La page financière de l'association détaille 650 000 dollars et 200 000 WXM de revenus en 2024, puis 75 000 dollars en 2025, avec des liens vers les transactions. Au 9 septembre 2026, elle ne publiait ni total 2026 ni montant des deux licences de l'année. L'existence de clients et de paiements est donc vérifiable, mais pas encore un revenu actuel complet, audité et comparable au coût des récompenses.

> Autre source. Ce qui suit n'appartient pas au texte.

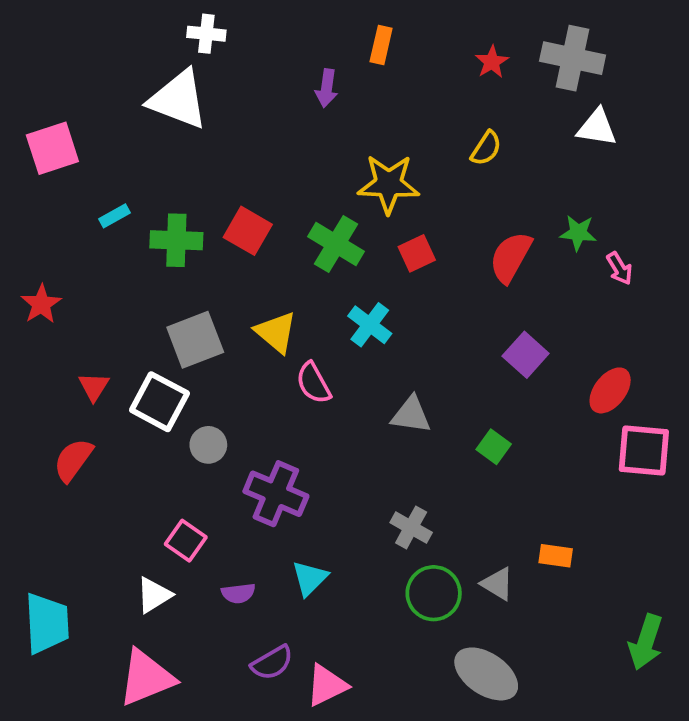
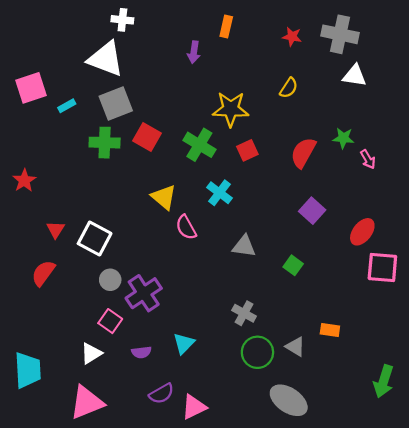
red star: (492, 62) -> (292, 37), turned -30
cyan rectangle: (114, 216) -> (67, 106), moved
gray square: (195, 340) -> (116, 103), moved
gray circle: (208, 445) -> (110, 280), moved
purple cross: (276, 494) -> (144, 293), moved, turned 33

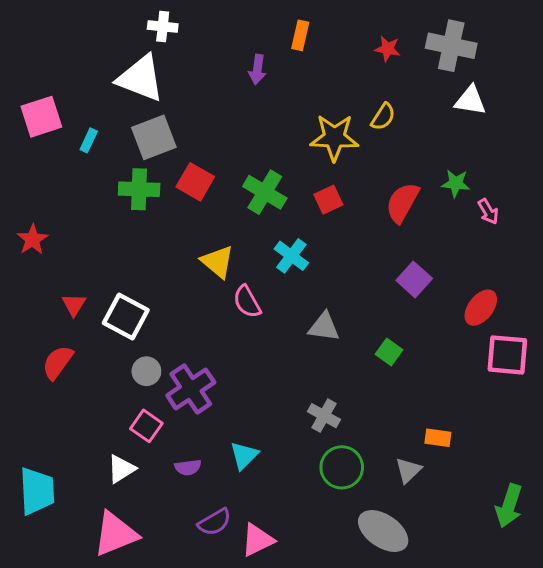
cyan rectangle: (67, 106) -> (89, 140), turned -36
yellow star: (231, 109) -> (334, 137), moved
gray triangle: (295, 347) -> (408, 470), moved, turned 45

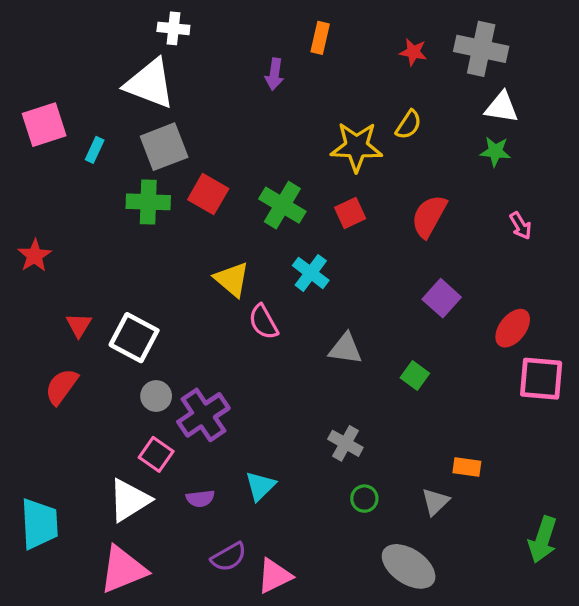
green star: (456, 183) -> (495, 151), moved
green circle: (342, 467) -> (364, 499), size x0.6
white triangle: (121, 469) -> (129, 500), size x1.4

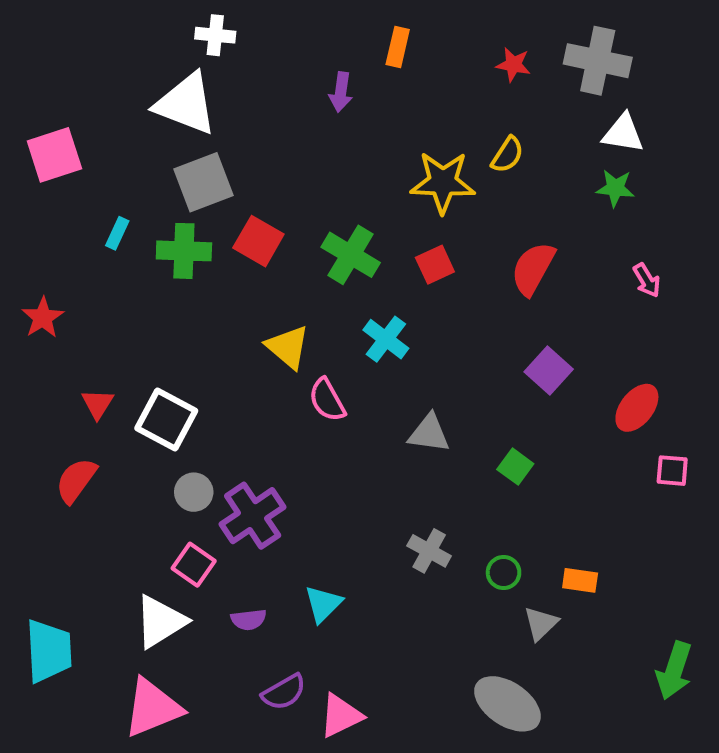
cyan rectangle: (95, 150) -> (117, 233), moved
pink square: (541, 379) -> (672, 471), size x0.6
green circle: (364, 499) -> (504, 573), moved

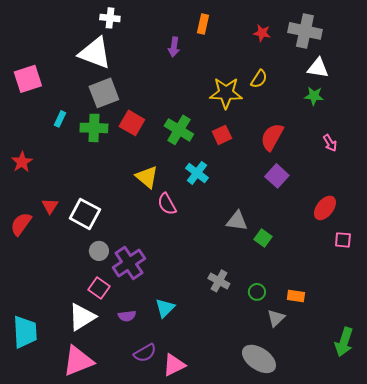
purple square: (549, 371) -> (277, 176), moved
gray triangle: (429, 433) -> (237, 221), moved
red semicircle: (76, 480) -> (21, 224), moved

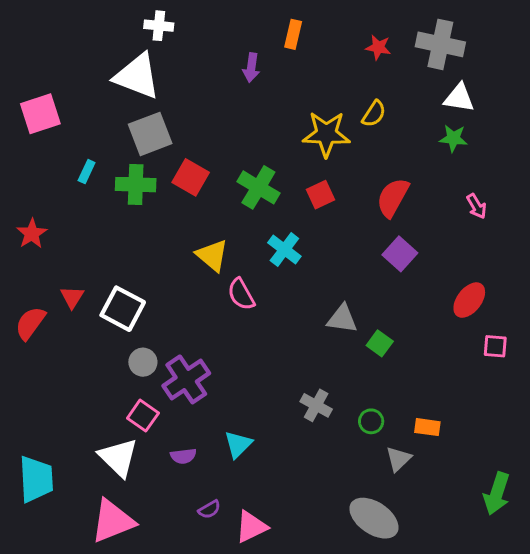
white triangle: (82, 317) -> (118, 457), turned -44
purple semicircle: (145, 353) -> (209, 509), size x0.7

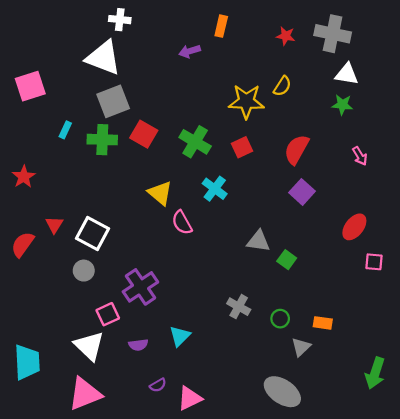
purple arrow: (251, 68) -> (190, 51), turned 65
gray circle: (143, 362) -> (84, 271), moved
pink square: (143, 416) -> (108, 314), turned 30

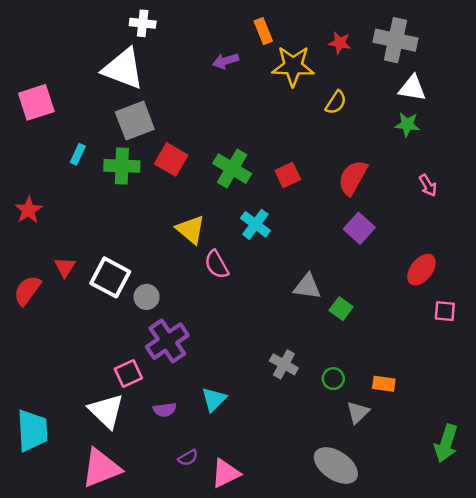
orange rectangle: (221, 26) -> (263, 31), turned -35
yellow star: (246, 101) -> (293, 66), moved
gray circle: (84, 271) -> (147, 297), moved

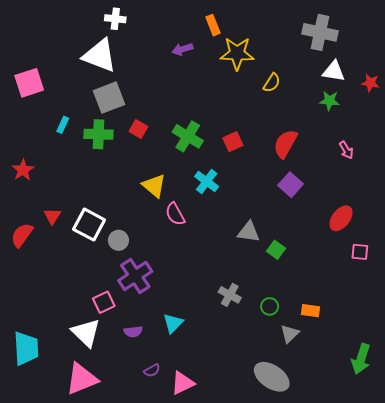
red star: (340, 43) -> (370, 83), moved
red square: (171, 159) -> (138, 129), size x0.7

L'API affichait 13,13 millions de WXM alloués depuis le lancement et 217 580 sur les trente jours précédents, environ 7 253 par jour. Le calendrier prévoit jusqu'à 14 246 WXM par jour pendant dix ans. La différence peut venir des règles d'éligibilité et des reliquats ; elle ne mesure pas les recettes. Le test économique pertinent n'est pas le prix du jeton, mais la part des frais de données capable de financer durablement collecte, contrôle et maintenance lorsque les émissions se raréfieront.
La gouvernance décentralise le vote, pas encore l'exécution
WXM sert aussi de droit de vote. Une proposition commence sur GitHub, passe devant l'Assemblée générale de l'association, puis arrive sur Snapshot. Le poids est proportionnel aux jetons et le quorum annoncé est de 150 000 WXM. Mais seules des propositions de signalement sont aujourd'hui disponibles : un vote accepté n'exécute aucun code. L'Assemblée générale promet de l'appliquer.
Cette architecture n'est pas fictive, mais elle conserve un filtre institutionnel et une exécution humaine. Les 30 millions de WXM attribués aux soutiens initiaux et les 10 millions de trésorerie rendent la distribution des voix importante ; la documentation consultée ne fournit pas ici une mesure actualisée de leur concentration effective.
WeatherXM a franchi l'étape que beaucoup de DePIN ne dépassent pas : appareils déployés, données consultables, contrôles explicités et premiers revenus traçables. Son indicateur décisif n'est désormais plus le nombre expédié. Il faudra suivre chaque mois les stations actives, la stabilité par modèle et par région, les résultats d'intercomparaison avec des références, le revenu 2026 et la part des coûts couverte sans nouvelles émissions. Une carte dense est une promesse d'observation ; seule une série fiable et utilisée devient une infrastructure météo.